Saved entries:
+++
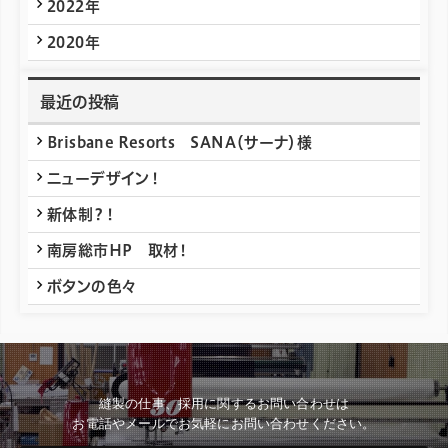
2022年
2020年
最近の投稿
Brisbane Resorts SANA（サーナ）様
ニューデザイン！
新体制？！
南房総市HP 取材！
ボタンの色々
縫製の仕事、採用に関するお問い合わせは
お電話やメールで
お気軽にお問い合わせください。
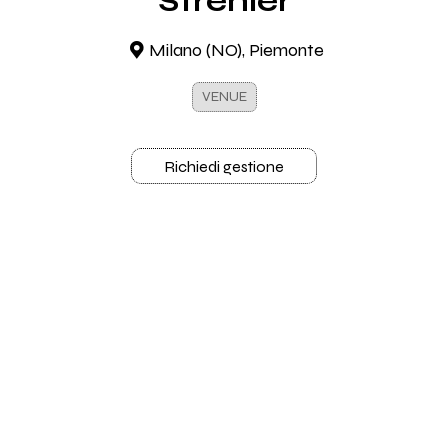
Strehler
Milano (NO), Piemonte
VENUE
Richiedi gestione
+++
● **Assignment**
Skip the images and restate each record above word for word.

● **Result**
2022年
2020年
最近の投稿
Brisbane Resorts SANA（サーナ）様
ニューデザイン！
新体制？！
南房総市HP 取材！
ボタンの色々
縫製の仕事、採用に関するお問い合わせは
お電話やメールで
お気軽にお問い合わせください。
Strehler
Milano (NO), Piemonte
VENUE
Richiedi gestione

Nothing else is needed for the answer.